The banner outside of the Ombudsman office, which includes Professor Mauricio's Stop Impunity Project.
Last week, I participated in a seminar on the human rights (HR) situation in El Salvador that took place at the Escuela Para la Defensa de Los Derechos Humanos, a school within the Human Rights Ombudsman’s office (the highest HR authority within the Salvadoran government). The seminar was roughly 8 to noon every day, and each day focused on a specific HR situation (e.g. Rights of women/girls, rights of indigenous peoples, security/violence as a threat to HRs, education rights, and the environment). Several days we heard from Ombudsman within the various thematic departments, but we also heard lectures from attorneys who fight for Human Rights on behalf of NGOs and a Professor who works with Salvadoran indigenous populations. The class was composed of myself, several other students from the US, about a dozen students from the University of El Salvador, several local activists and a few lawyers. It was a great experience both in terms of knowledge and perspective gained and in terms of making connections within the HR world here and in Central America in general.

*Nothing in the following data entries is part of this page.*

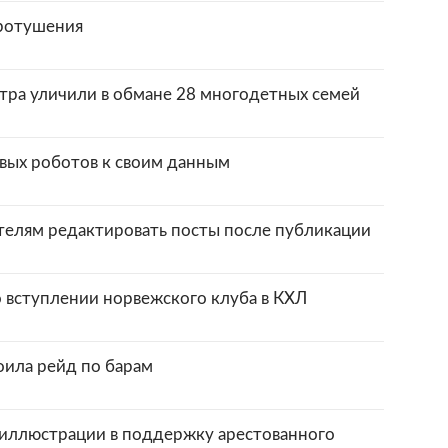
аротушения
тра уличили в обмане 28 многодетных семей
вых роботов к своим данным
телям редактировать посты после публикации
о вступлении норвежского клуба в КХЛ
оила рейд по барам
иллюстрации в поддержку арестованного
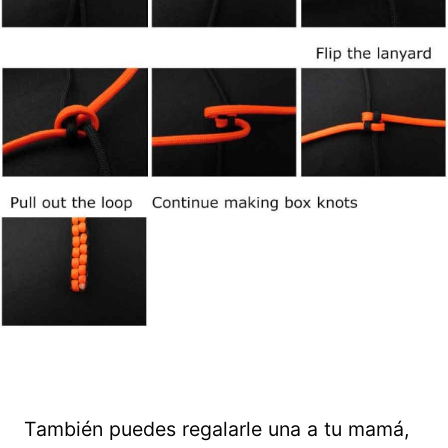
También puedes regalarle una a tu mamá,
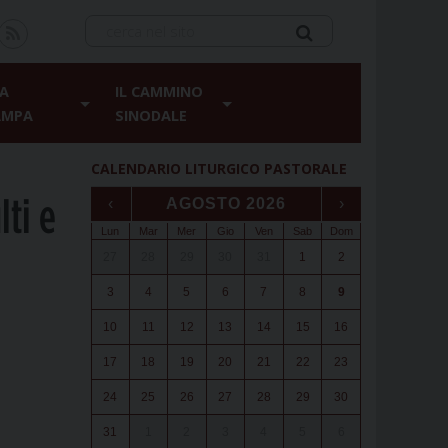
A
IL CAMMINO
AMPA
SINODALE
CALENDARIO LITURGICO PASTORALE
ti e
‹
AGOSTO 2026
›
Lun
Mar
Mer
Gio
Ven
Sab
Dom
27
28
29
30
31
1
2
3
4
5
6
7
8
9
10
11
12
13
14
15
16
17
18
19
20
21
22
23
24
25
26
27
28
29
30
31
1
2
3
4
5
6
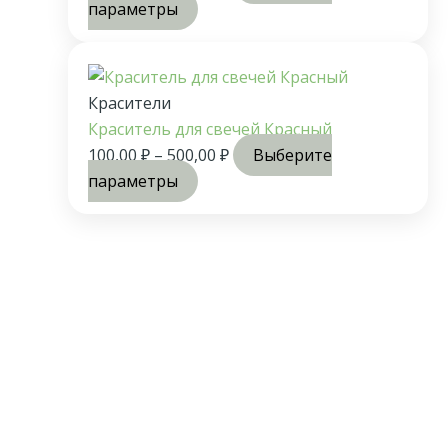
параметры
Красители
Краситель для свечей Красный
100,00
₽
–
500,00
₽
Выберите
параметры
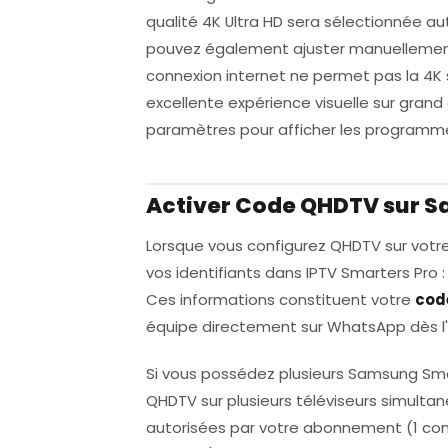
qualité 4K Ultra HD sera sélectionnée 
pouvez également ajuster manuellement l
connexion internet ne permet pas la 4K s
excellente expérience visuelle sur grand 
paramètres pour afficher les programmes
Activer Code QHDTV sur 
Lorsque vous configurez QHDTV sur votr
vos identifiants dans IPTV Smarters Pro : 
Ces informations constituent votre
cod
équipe directement sur WhatsApp dès l
Si vous possédez plusieurs Samsung Sma
QHDTV sur plusieurs téléviseurs simult
autorisées par votre abonnement (1 conne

However, I was a bit dissapointed when the week ended, and I came to the conclusion that here in El Salvador, as with many other HR regimes around the world, there continues to be a huge (and possibly increasing) gap between acknowledging the HR situation and making formal recomendations, and actual implementation of necessary changes. When the Ombudsman, Dr. Menéndez Leal, personally asked me for a comment on how the seminar went and how it could be improved in the future, I told him that what I felt was missing was a more in-depth discussion of how the Ombudsman´s office (and the Salvadoran state in general) was actually able to fight against HR abuses. I hesitate to say this, but I must admit that I am still slightly unsure of how victims of major abuses can use the Ombudsman´s office (or the Salvadoran legal system at all) to find any form of real reparations or even public vindication of the abuse(s) they suffered.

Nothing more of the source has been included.